Upfest 2017 – Will Coles a sculptor who loves his wife, carbohydrates and strong adhesives

Will Coles takes ordinary objects mixes dark humour into his concrete casts along with a dose of social commentary with rich flavours of consumerism and environmental destruction – a delicious recipe.  You will find his work all over Upfest this year.


Born in Warwickshire, Will grew up in the Suffolk countryside.  I asked him how he got into art My grandfather  (Norman Sillman) was an old school sculptor, expert in stone & wood carving, made little toy soldiers for toy companies & designed coin designs for something like 30 countries (the old £1 coins were his designs.) I always loved sculpting, always wanted to be a sculptor but I always knew I wanted to make work that connected with people, not just obscure art for the contemporary art scene.’

Over a decade ago he found his way of bypassing art galleries by mass producing concrete sculptures & installing them in public places. ‘Only a small percentage of the public regularly go to galleries so if you want a broad range of people to see your work you have to find a way of taking it to the people.’

Influences for him were political sculptors like Bill Woodrow & painters like William Hogarth. 

About these he says that they ‘knew enough to deliver their ideas with a sense of humour rather than boring people with a dry sermon.’  

He adds  ‘Street artists like Banksy, who was influenced by Peter Kennard.  Kennard & Martha Rosler are great collage artists who dragged that medium out of the 1920’s & made it modern & relevant. Ian Hamilton Finlay, a poet/sculptor used text a lot in his work but I also love Michelangelo, a genius in any era.’

Will spent several years at Ravensbourne, Wimbledon & Glasgow Schools of Art before moving to Sydney, Australia in the early 90s and moved to Spain a couple of years ago to ‘get in amongst it in Europe.’  and has ‘been bombing France, Italy, Spain & Germany, there are some great cities for street art like Valencia, Barcelona, Lyon & Hamburg (every city has good graff, it’s just a matter of finding it!)’

Over the last couple of years he has had shows in Spain,  Hamburg last year,  and group shows in the UK & Oz.  He ads ‘All good, & I had a son, Harry, about 9 months ago.’

I asked him what he has coming up this year ‘I’ve got my ‘Fuck Sydney’ show in Melbourne at the same time as Upfest, I couldn’t afford to do both. Then later in the year I’ve got a show with Oberfett Galerie in Hamburg. All sorts of work but I love Hamburg, some of the best street art & graff in the world. I miss Melbourne, in Australia Sydney’s where the money is but the culture’s in Melbourne, the street art & graff is insane there & gets the respect it deserves.’

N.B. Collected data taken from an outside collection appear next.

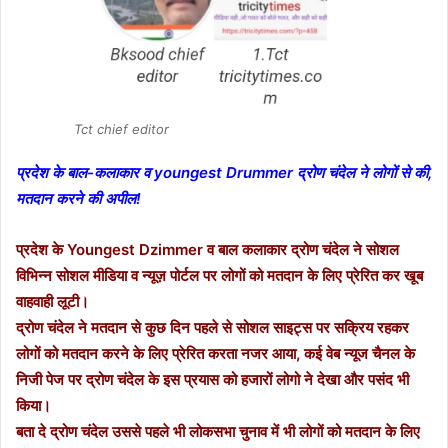
Tct chief editor
प्रदेश के बाल-कलाकार व youngest Drummer द्रोण चंदेल ने लोगों से की,
मतदान करने की अपील!
प्रदेश के Youngest Dzimmer व बाल कलाकार द्रोण चंदेल ने सोशल
विभिन्न सोशल मीडिया व न्यूज़ पोर्टल पर लोगों को मतदान के लिए प्रेरित कर खूब
वाहवाही लूटी।
द्रोण चंदेल ने मतदान से कुछ दिन पहले से सोशल साइट्स पर सक्रिय रहकर
लोगों को मतदान करने के लिए प्रेरित करता नजर आया, कई वेब न्यूज चैनल के
निजी पेज पर द्रोण चंदेल के इस प्रयास को हजारों लोगो ने देखा और पसंद भी
किया।
बता दे द्रोण चंदेल उससे पहले भी लोकसभा चुनाव में भी लोगों को मतदान के लिए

About his now iconic ‘Laissez-faire’ (or Balaclava Man)  he said it is ‘a sculpture about how certain criminals are the real capitalists whilst most self-proclaimed capitalists are just upper class thieves. Bank robbers see opportunities & take them, they take risks & are aware of the consequences, they more closely resemble capitalists than the bankers that break laws then buy their way out of doing time. I made about 200 of that balaclava’d head & glued it around several countries, he ended up being one of my most popular pieces (BTW, it’s me inside the mask!).’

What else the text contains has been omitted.